Il profeta incontra l’indifferenza, la diffidenza e il rigetto, ma la sua missione non di-pende dall’audience, bensì dalla fedeltà alla parola di Colui che l’ha inviato. Ezechiele è mandato a un popolo ribelle ed egli dovrà svolgere la sua missione “ascoltino o non ascoltino”. La sua sola presenza e la sua parola scomoda saranno segno della premura di Dio che ha inviato un profeta al suo popolo (I lettura). Gesù, nella sua patria, conosce l’incredulità dei suoi concittadini e formula il detto: “Un profeta non è disprezzato che nella sua patria, tra i suoi parenti e in casa sua” (vangelo). Il vangelo apre uno squarcio sulla disillusione (“si meravigliava della loro incredulità”) che Gesù deve aver provato nei confronti dell’ambiente che l’ha visto crescere: la conoscenza alla maniera umana, “secondo la carne” (2Cor 5,16), diviene chiusura nei confronti dell’inviato di Dio. Per incontrare Gesù, o lasciarsene incontrare, occorre il salto della fede, il rischio della fede. Forse Gesù si meraviglia perché questa conoscenza è totalmente non dialogica: non domanda nulla, non chiede, non parla, ma giudica e rifiuta a priori, e, mentre rende Gesù oggetto di scandalo, impedisce di accedere allo straordinario che Dio può compiere in lui.
La conoscenza dell’altro non può essere fossilizzata e ingessata: l’identità di una persona è in divenire, e conoscere significa essere aperto al novum, alla sorpresa. Soprattutto quando si tratta di conoscere quel mistero inesauribile che è una persona. Nei confronti di Gesù la pur indiscutibile conoscenza delle sue origini conduce i suoi concittadini a non cogliere la sua identità profonda: essi lo omologano a loro stessi, lo riducono alla loro misura e alla loro statura. Ma l’altro è sempre più grande della conoscenza che ne abbiamo. La conoscenza che gli abitanti di Nazaret hanno di Gesù diviene inciampo, trappola, “scandalo” che impedisce la fecondità dell’incontro: “Si scandalizzavano di lui”. Questo scandalo, per cui Gesù appare come sapiente misconosciuto (Mc 6,2), come profeta di-sprezzato (Mc 6,5) e come medico ridotto all’impotenza (Mc 6,5), non riguarda però solo i contemporanei di Gesù, ma trova una sua rinnovata versione anche riguardo alla conoscenza di Gesù oggi. E in profondità svela la difficoltà a credere radicalmente e autenticamente il vangelo, perché solo confessando Gesù quale Signore lo si incontra anche come medico, sapiente e profeta. Medico ridotto all’impotenza. Se la fede viene ridotta a strumento di soddisfazione del bisogno umano, essa può conoscere una deriva tecnicistica e taumaturgica che la piega alla misura del destinatario il quale non compie più il movimento salvifico di apertura al mistero di Dio in Cristo. Allora la guarigione non è più segno di una salvezza escatologica, ma la salvezza diviene metafora di guarigione, essendo questa l’unica cosa sentita come importante. È la fede ridotta a farmaco, a psicoterapia o addirittura a magia. Profeta disprezzato.

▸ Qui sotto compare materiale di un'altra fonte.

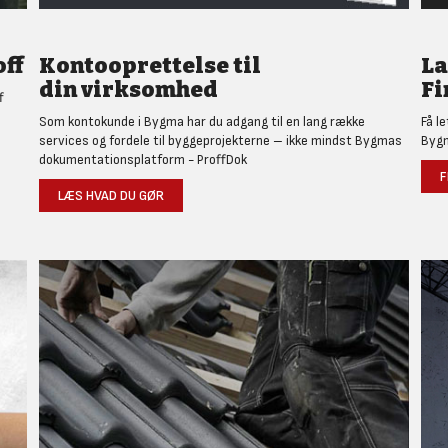
ff
Kontooprettelse til
L
din virksomhed
Fi
f
Som kontokunde i Bygma har du adgang til en lang række
Få l
services og fordele til byggeprojekterne – ikke mindst Bygmas
Bygm
dokumentationsplatform - ProffDok
F
LÆS HVAD DU GØR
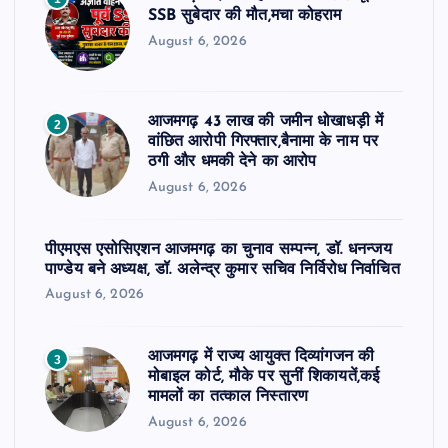
SSB सुबेदार की मौत,मचा कोहराम
August 6, 2026
आजमगढ़ 43 लाख की जमीन धोखाधड़ी में
2
वांछित आरोपी गिरफ्तार,बैनामा के नाम पर
ठगी और धमकी देने का आरोप
August 6, 2026
पीएमएस एसोसिएशन आजमगढ़ का चुनाव सम्पन्न, डॉ. धनन्जय
पाण्डेय बने अध्यक्ष, डॉ. अलेन्द्र कुमार सचिव निर्विरोध निर्वाचित
August 6, 2026
आजमगढ़ में राज्य आयुक्त दिव्यांगजन की
3
मोबाइल कोर्ट, मौके पर सुनीं शिकायतें,कई
मामलों का तत्काल निस्तारण
August 6, 2026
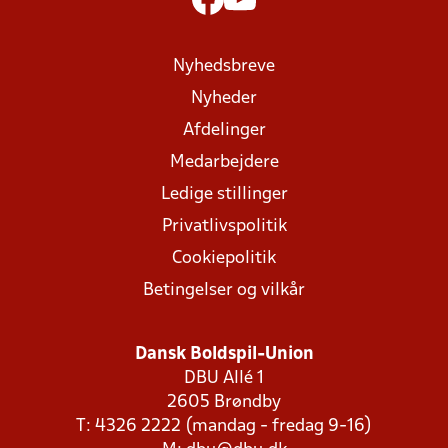
Nyhedsbreve
Nyheder
Afdelinger
Medarbejdere
Ledige stillinger
Privatlivspolitik
Cookiepolitik
Betingelser og vilkår
Dansk Boldspil-Union
DBU Allé 1
2605 Brøndby
T: 4326 2222 (mandag - fredag 9-16)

La parola profetica è disprezzata quando viene usata da un’ideologia, asservita a interessi di parte. Se Gesù parla di disprezzo del profeta nella sua patria, oggi la parola profetica è disprezzata e privata dalla sua valenza escatologica se non si asservisce alla patria, se non accetta di servire da collante nazionale, se non si fa distributore di valori etici. Se non si piega ancillarmente a una parola penultima.

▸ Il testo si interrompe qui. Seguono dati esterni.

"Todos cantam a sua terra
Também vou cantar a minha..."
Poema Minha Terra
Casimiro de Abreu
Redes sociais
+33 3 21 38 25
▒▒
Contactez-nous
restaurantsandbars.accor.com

Sapiente misconosciuto. Ovvero la riduzione del sapere dell’altro al mio sapere. L’intolleranza verso una sapienza altra è l’intolleranza verso la legittima e necessaria pluralità di sapienze, di ermeneutiche del reale, di sensi cercati e assegnati al vivere. La sapienza che è Gesù il Signore non si identifica con una filosofia o cultura, ma è realtà trans-culturale che orienta l’umano. Come Gesù è stato ridotto all’impotenza da coloro che affermavano di conoscerlo meglio, così la fede può oggi essere resa insignificante proprio da coloro che pretendono di farsene paladini e difensori, ma in realtà la riducono alle proprie visioni del mondo e non accettano di lasciarsene mettere in discussione.